Supplemental Figure S4. H2A.B is associated with 5mC in gene body regions.

(A) Genomic distribution of 5mC, methylated CpG and total CpG dinucleotide are shown in pie charts. (B) Venn diagram shows overlapping regions between H2A.B and 5mC. (C) The pie charts show the distribution of methylated CpG in the H2A.B bound or unbound gene body region. The methylated CpG is classified into 5 groups with different methylation level (5-25%, 25-45%, 45-65%, 65-85% and >85%). (D) Boxplot shows methylated CpG in H2A.B bound and unbound gene body regions. Y-axis: the density of methylated CpG per 1 kb. ** P < 0.01 (t-test)


Supplemental Figure S5. H2A.B regulates gene transcription.

(A) The relative mRNA level of genes. Five H2A.B bound genes are randomly selected from the down-regulated gene group. The expression of these genes was examined by qPCR in the ES cells treated with control or H2A.B shRNA. (B) Boxplot shows the 5mC level in each cluster. The mean reads of 5mC in the bins (5 kb) within gene body are shown in the y-axis. * P < 0.05 (t-test); ** P < 0.01 (t-test).

Supplemental Figure S6. Loss of H2A.B does not affect the expression of genes surround Kcnq1.

(A) shRNA treatment down-regulates the mRNA (left, by RT-PCR) and protein (right, by Western blot) level of H2A.B in hybrid ES cells. RT-PCR results are shown as mean +/- SEM (n = 3). (B) Knockdown of H2A.B does not suppress the transcription of adjacent genes Ascl2 and Cdkn1c. Data are presented as mean +/- SEM (n = 4). (C) Allele-specific expression of gene Ascl2 is determined by different SfcI digestion pattern based on the SNP between mus and cas. (D) Allele-specific expression of gene Cdkn1c is determined by different TaqI digestion pattern based on the SNP between mus and cas. (E) Allele-specific expression of imprinted Kcnq1ot1 is determined by different TaqI digestion pattern based on the SNP between mus and cas.


Supplemental Figure S7. RA treatment induces differentiation in hybrid ES cells.

(A) A RA induced ES cell differentiation model. (B) Relative mRNA levels of Pou5f1 and Fgf5 are examined by qPCR to confirm ES cell differentiation. Following with or without RA treatment, qPCR is performed in ES cells treated with control shRNA or H2A.B shRNA(shH2A.B). Data are presented as mean +/- SEM (n = 4). (C) mRNA of Igf2r and Airn are dramatically increased during ES cell differentiation. qPCR is performed in hybrid ES cells.
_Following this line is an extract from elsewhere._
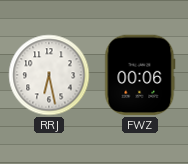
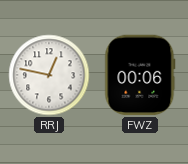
RRJ: 6:28 -> 12:47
RT-qPCR results are shown as mean +/- SEM (n = 4). (D) Knockdown of H2A.B does not suppress the transcription of adjacent genes Slc22a2. Data are presented as mean +/- SEM (n = 4).


Supplemental Figure S8. Correlation of H2A.B with 5hmC.
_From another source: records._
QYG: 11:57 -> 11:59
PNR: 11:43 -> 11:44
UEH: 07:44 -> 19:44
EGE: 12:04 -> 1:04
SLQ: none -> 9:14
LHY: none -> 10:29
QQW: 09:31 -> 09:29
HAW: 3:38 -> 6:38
(A) Venn diagram shows the overlapped H2A.B and 5hmC enriched regions. (B) 5hmC is not enriched at the DMR of Kcnq1. MeDIP or hMeDIP are performed to probe the indicated regions. Relative level of 5mC and 5hmC was calculated by comparing with an irrelevant IgG (negative control). Data are presented as mean +/- SEM (n = 4).
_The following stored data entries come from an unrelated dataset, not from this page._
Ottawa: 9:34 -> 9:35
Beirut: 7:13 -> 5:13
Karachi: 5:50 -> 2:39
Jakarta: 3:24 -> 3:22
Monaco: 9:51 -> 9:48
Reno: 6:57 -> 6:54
Supplemental Figure S9. H2A.B facilitated the transcription of Stau2

(A) Profiles of H2A.B ChIP-seq and MeDIP-seq at Stau2 locus are shown. The x-axes indicate the genomic region. The y-axes represent the fold enrichment of H2A.B and 5mC compared with control IgG. (B) ChIP analyses show that H2A.B is enriched in the Stau2 gene. (C) MeDIP analyses show that 5mC is enriched in the Stau2 gene too. (D) Down-regulation of H2A.B by shRNA does not affect the DNA methylation status at Stau2 locus. (E) Knockdown of H2A.B suppresses the transcription of Stau2. RT-qPCR is performed. (F) Down-regulation of H2A.B induces the arrest of Pol II at the region C of the Stau2 gene. ChIP analyses in the Stau2 gene are performed using anti-RNA Pol II antibody. Data are presented as mean +/- SEM (n=4).